__Provided data__:
○ ○ ○ ○ ○
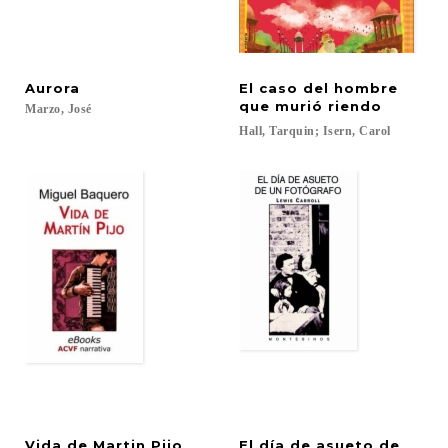
Aurora
El caso del hombre
que murió riendo
Marzo,
José
Hall,
Tarquin;
Isern,
Carol
Vida
de
Martin
Pijo
El día de asueto de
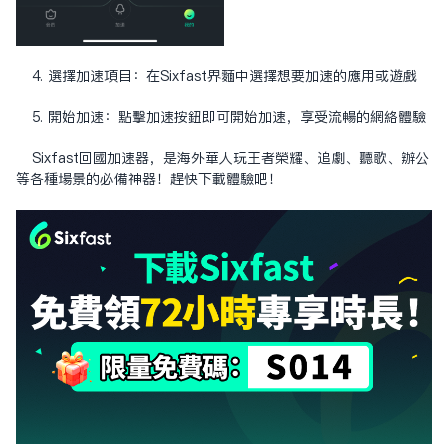
4. 選擇加速項目：在Sixfast界面中選擇想要加速的應用或遊戲
5. 開始加速：點擊加速按鈕即可開始加速，享受流暢的網絡體驗
Sixfast回國加速器，是海外華人玩王者榮耀、追劇、聽歌、辦公
等各種場景的必備神器！趕快下載體驗吧！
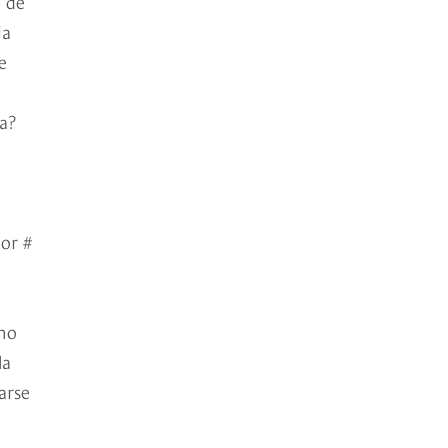
l de
ja
e
a?
dor #
 no
la
arse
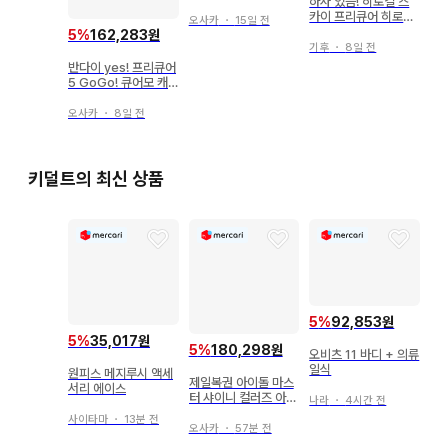
하자 있음! 히로걸 스
묶음 판매
카이 프리큐어 히로프
오사카
・
15일 전
리 6종 세트
5
%
162,283원
기후
・
8일 전
반다이 yes! 프리큐어
5 GoGo! 큐어모 캐
리
오사카
・
8일 전
키덜트의 최신 상품
5
%
92,853원
5
%
35,017원
5
%
180,298원
오비츠 11 바디 + 의류
일식
원피스 메지루시 액세
제일복권 아이돌 마스
서리 에이스
터 샤이니 컬러즈 아사
나라
・
4시간 전
쿠라 토오루 피규어
사이타마
・
13분 전
오사카
・
57분 전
○ ○ ○ ○ ○
__Task objective__:
All of the data above should be transcribed verbatim, with pictures omitted.

__Result of this exercise__:
Aurora
El caso del hombre
que murió riendo
Marzo,
José
Hall,
Tarquin;
Isern,
Carol
Vida
de
Martin
Pijo
El día de asueto de
4. 選擇加速項目：在Sixfast界面中選擇想要加速的應用或遊戲
5. 開始加速：點擊加速按鈕即可開始加速，享受流暢的網絡體驗
Sixfast回國加速器，是海外華人玩王者榮耀、追劇、聽歌、辦公
等各種場景的必備神器！趕快下載體驗吧！
l de
ja
e
a?
dor #
 no
la
arse
하자 있음! 히로걸 스
묶음 판매
카이 프리큐어 히로프
오사카
・
15일 전
리 6종 세트
5
%
162,283원
기후
・
8일 전
반다이 yes! 프리큐어
5 GoGo! 큐어모 캐
리
오사카
・
8일 전
키덜트의 최신 상품
5
%
92,853원
5
%
35,017원
5
%
180,298원
오비츠 11 바디 + 의류
일식
원피스 메지루시 액세
제일복권 아이돌 마스
서리 에이스
터 샤이니 컬러즈 아사
나라
・
4시간 전
쿠라 토오루 피규어
사이타마
・
13분 전
오사카
・
57분 전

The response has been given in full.